Recently, multiple studies have validated the efficacies of acupuncture in both the prevention and treatment of delirium. For example, a study involved 30 ICU patients with cardiovascular diseases revealed that the application of daily acupuncture at specific acupoints, including Baihui (GV20), Yintang (GV29), Shenmen (HT7), and Taixi (KI3), in conjunction with conventional treatment, could reduce the incidence of delirium from 37.9%–6.6% after one week, while it led to a 70% reduction in agitation symptoms[
24]. Another study utilized a syndrome differentiation-based approach for acupoint selection, categorizing 120 delirium patients into six distinct TCM syndrome types, such as “blazing fire-heat” and “phlegm-fire disturbing the heart”. Tailored acupoint regimens were then applied, including the use of Quchi and Dazhui for the “blazing fire-heat” type. The finding showed that the acupuncture group achieved delirium remission 2.3 days earlier and experienced 3.1 additional delirium-free days within a 7-day period compared to the control group[
25]. Additionally, a systematic review of 20 studies indicated that acupuncture reduced delirium incidence among ICU patients by 41% and shortened its duration by an average of 1.9 days. The protective effect was particularly notable in high-risk groups, such as elderly individuals and those requiring mechanical ventilation[
26]. For the high-risk delirium patients, including the elderly, individuals undergoing major surgery, and mechanically ventilated patients, it is recommended to initiate acupuncture within 24 h of ICU admission, once daily for 5–7 consecutive days.
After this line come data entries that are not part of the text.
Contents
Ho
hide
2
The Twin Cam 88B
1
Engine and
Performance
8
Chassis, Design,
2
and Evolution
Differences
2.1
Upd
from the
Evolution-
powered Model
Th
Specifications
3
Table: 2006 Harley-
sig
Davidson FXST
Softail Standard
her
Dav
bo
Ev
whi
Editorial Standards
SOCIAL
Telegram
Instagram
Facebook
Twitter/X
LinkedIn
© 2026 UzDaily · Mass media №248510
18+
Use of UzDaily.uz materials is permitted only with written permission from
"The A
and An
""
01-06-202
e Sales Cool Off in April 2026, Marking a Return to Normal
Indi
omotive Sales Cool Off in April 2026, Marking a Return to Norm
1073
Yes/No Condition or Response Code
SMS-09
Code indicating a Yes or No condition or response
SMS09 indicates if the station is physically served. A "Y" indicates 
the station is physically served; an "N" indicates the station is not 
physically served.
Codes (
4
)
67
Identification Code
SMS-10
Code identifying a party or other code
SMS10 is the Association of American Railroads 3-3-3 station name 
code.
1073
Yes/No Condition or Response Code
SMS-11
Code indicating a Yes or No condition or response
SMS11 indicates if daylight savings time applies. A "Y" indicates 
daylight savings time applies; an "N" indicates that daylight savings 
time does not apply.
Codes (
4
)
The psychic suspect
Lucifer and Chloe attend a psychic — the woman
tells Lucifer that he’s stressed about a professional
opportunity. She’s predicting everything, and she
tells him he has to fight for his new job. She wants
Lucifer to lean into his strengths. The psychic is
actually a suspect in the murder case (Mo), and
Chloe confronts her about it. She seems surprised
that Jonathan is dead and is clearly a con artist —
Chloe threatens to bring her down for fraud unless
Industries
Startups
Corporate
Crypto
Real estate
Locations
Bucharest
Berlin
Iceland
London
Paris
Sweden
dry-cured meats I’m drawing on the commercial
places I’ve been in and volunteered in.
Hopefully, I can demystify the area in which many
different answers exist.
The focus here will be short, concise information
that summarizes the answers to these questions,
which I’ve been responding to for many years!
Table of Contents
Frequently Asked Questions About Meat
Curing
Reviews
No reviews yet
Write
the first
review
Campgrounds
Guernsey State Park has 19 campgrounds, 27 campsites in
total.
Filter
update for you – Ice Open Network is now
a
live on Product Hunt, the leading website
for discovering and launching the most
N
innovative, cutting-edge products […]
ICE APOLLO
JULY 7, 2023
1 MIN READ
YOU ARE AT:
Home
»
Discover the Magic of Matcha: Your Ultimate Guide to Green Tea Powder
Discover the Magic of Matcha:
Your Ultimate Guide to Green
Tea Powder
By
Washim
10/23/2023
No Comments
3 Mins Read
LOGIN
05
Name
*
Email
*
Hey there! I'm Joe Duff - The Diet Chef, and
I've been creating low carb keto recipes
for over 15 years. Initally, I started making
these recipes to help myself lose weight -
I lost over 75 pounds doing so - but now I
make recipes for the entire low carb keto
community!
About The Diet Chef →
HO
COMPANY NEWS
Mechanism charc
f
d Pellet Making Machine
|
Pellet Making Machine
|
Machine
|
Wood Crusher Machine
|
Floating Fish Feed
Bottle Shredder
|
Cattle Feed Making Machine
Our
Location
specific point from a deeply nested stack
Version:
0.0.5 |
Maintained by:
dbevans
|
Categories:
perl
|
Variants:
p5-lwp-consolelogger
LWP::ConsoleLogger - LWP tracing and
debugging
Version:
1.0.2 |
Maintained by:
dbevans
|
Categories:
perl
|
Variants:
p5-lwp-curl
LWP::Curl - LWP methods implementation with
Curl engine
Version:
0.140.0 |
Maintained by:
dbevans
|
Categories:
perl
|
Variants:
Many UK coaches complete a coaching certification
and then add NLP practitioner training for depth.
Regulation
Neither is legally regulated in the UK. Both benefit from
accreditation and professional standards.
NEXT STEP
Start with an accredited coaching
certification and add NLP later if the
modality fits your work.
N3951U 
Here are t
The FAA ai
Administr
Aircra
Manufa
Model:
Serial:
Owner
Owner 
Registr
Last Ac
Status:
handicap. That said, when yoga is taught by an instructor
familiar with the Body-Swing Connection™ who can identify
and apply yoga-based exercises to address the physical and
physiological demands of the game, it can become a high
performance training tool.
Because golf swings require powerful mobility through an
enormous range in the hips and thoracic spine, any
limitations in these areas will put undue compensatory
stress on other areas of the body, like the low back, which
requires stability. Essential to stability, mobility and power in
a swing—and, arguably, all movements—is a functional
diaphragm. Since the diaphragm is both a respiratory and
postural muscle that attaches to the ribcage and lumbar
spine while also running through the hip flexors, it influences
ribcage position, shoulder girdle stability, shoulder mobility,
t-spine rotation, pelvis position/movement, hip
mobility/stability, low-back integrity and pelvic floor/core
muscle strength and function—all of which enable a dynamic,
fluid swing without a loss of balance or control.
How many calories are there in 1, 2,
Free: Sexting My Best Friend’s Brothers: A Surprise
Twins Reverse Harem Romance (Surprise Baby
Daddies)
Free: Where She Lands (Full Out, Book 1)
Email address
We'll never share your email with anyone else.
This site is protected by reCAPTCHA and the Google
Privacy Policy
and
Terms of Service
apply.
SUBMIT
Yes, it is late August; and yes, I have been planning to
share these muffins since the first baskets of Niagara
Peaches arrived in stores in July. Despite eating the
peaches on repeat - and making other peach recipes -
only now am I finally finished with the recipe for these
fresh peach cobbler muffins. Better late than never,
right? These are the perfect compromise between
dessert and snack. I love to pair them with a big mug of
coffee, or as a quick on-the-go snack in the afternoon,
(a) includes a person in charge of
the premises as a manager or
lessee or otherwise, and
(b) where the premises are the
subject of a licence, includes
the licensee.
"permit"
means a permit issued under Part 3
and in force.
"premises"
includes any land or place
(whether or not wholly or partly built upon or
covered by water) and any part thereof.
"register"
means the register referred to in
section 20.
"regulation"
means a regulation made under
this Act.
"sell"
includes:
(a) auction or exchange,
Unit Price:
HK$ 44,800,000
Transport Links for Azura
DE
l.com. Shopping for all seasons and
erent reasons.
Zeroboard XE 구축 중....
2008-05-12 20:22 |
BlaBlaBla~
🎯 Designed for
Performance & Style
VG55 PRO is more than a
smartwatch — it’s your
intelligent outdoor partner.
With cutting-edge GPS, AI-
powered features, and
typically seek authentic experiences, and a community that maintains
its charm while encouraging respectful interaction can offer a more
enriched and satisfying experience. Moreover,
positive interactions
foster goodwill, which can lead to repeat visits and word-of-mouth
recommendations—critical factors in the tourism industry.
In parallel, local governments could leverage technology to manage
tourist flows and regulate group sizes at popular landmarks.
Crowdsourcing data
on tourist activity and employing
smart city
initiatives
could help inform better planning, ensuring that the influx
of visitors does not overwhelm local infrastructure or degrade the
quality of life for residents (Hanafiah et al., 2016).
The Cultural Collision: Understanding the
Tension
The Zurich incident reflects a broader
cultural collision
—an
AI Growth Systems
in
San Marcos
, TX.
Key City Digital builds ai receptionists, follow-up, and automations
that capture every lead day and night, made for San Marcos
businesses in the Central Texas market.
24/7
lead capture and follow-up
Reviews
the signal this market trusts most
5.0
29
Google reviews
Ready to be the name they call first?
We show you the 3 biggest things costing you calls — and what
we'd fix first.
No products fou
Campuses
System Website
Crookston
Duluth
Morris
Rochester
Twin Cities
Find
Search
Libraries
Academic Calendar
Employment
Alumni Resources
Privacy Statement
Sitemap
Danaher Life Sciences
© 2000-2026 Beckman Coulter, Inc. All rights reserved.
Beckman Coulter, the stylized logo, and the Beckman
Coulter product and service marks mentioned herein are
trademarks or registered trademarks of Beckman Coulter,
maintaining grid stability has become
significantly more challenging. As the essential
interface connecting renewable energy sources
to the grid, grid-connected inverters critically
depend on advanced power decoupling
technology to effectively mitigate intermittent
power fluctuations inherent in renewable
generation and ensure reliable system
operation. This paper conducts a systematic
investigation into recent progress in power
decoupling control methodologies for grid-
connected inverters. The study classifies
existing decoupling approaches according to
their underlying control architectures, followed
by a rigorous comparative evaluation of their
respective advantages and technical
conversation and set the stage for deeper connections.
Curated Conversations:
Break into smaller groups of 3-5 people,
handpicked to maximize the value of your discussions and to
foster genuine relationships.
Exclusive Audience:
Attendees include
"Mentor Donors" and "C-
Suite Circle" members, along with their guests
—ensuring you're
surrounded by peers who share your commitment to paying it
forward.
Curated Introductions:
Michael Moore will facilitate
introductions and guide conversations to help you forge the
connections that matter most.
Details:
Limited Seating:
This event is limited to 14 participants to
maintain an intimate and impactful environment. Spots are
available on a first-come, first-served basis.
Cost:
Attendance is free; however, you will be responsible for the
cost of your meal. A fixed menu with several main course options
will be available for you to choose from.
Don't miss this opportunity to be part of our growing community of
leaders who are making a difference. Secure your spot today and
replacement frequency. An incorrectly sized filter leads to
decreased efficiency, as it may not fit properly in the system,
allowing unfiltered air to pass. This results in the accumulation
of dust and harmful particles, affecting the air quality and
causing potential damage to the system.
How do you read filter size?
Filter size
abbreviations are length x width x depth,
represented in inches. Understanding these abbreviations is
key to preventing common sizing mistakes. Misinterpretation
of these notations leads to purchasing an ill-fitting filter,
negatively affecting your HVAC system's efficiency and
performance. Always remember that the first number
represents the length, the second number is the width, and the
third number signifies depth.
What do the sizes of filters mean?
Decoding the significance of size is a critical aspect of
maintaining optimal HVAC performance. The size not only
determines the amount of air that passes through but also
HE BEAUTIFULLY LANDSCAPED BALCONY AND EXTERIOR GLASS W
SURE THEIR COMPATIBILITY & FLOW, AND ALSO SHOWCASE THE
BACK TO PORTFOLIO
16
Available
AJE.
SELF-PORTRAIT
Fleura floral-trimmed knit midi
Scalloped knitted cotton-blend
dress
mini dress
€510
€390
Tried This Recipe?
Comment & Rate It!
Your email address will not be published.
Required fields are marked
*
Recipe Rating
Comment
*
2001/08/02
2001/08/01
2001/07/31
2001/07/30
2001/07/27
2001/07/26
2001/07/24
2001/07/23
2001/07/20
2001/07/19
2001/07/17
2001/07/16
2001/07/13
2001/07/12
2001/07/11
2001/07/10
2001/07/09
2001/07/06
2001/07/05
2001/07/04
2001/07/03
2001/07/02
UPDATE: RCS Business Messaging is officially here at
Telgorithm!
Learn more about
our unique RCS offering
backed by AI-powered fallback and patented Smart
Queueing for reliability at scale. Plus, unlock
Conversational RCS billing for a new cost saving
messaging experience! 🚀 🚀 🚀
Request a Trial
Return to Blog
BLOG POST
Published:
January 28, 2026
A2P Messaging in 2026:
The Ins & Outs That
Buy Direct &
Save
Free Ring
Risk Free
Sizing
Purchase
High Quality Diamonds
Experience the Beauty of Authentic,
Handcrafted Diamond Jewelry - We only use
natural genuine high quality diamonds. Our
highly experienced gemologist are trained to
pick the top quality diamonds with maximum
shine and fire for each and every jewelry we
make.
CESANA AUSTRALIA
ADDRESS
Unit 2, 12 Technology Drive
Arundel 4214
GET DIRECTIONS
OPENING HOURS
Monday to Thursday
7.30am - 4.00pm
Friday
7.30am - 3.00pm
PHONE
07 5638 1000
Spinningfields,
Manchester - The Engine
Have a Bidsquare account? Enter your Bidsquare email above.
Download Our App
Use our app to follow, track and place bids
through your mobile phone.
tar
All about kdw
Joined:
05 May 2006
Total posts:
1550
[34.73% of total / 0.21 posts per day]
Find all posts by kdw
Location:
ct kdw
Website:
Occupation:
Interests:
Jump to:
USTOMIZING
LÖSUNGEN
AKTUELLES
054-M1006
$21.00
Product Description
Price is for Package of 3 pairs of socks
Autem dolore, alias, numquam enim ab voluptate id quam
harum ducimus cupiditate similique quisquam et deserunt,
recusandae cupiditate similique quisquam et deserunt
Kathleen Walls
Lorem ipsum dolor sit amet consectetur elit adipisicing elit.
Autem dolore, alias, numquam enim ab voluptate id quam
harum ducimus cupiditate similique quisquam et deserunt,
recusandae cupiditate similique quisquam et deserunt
In cases where delirium is already established, the frequency of acupuncture can be increased to twice daily, prioritizing acupoints like Baihui (GV20), Yintang (GV29), and Shenmen (HT7), with electroacupuncture frequency raised to 10–20 Hz. For patients with the TCM syndrome of phlegm-heat disturbing the heart, the inclusion of Fenglong and Neiting is recommended. Conversely, for those with qi-blood deficiency, the addition of Zusanli and Qihai is suggested. These modifications are intended to further enhance the therapeutic efficacy of the treatment.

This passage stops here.